*** GIVEN DATA Section Begins ***

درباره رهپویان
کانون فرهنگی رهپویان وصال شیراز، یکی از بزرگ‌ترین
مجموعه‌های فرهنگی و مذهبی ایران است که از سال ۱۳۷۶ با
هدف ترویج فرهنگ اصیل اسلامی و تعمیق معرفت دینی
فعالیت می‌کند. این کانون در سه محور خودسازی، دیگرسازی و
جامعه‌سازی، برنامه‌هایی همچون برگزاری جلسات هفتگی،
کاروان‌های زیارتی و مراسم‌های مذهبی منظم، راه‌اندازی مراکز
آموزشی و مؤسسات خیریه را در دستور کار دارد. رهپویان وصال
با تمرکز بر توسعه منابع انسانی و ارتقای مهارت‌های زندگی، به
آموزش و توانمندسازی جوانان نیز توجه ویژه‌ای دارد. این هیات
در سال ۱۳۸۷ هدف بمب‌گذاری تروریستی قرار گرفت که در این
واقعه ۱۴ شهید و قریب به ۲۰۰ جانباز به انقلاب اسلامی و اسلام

*** GIVEN DATA Section Ends ***
*** GIVEN DATA Section Begins ***

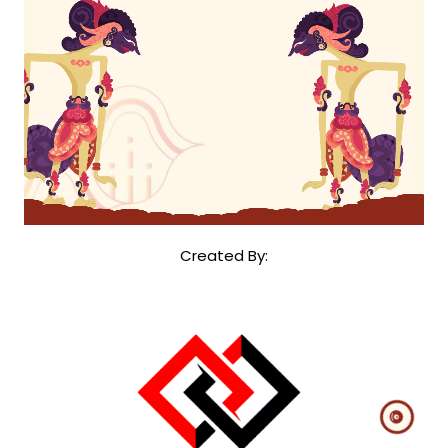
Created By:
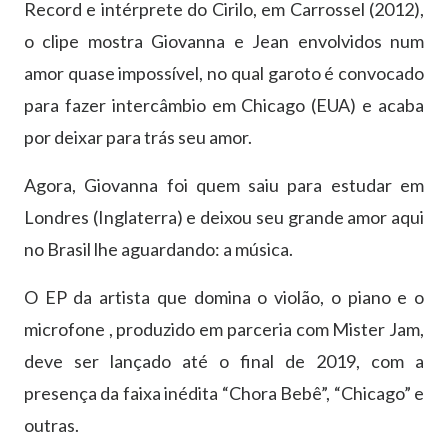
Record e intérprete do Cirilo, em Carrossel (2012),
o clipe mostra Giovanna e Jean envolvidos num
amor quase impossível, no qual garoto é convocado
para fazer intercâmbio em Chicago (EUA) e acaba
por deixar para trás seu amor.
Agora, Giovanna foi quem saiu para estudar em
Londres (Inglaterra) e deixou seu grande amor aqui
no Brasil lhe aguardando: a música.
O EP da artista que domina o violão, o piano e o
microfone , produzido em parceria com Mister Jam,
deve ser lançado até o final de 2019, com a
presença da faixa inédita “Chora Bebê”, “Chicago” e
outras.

*** GIVEN DATA Section Ends ***

> **WHAT YOU ARE ASKED TO DO**: Going through the entries above, tally each line that has the word "کانون". Answer with the number only.

> **RESULT**: 2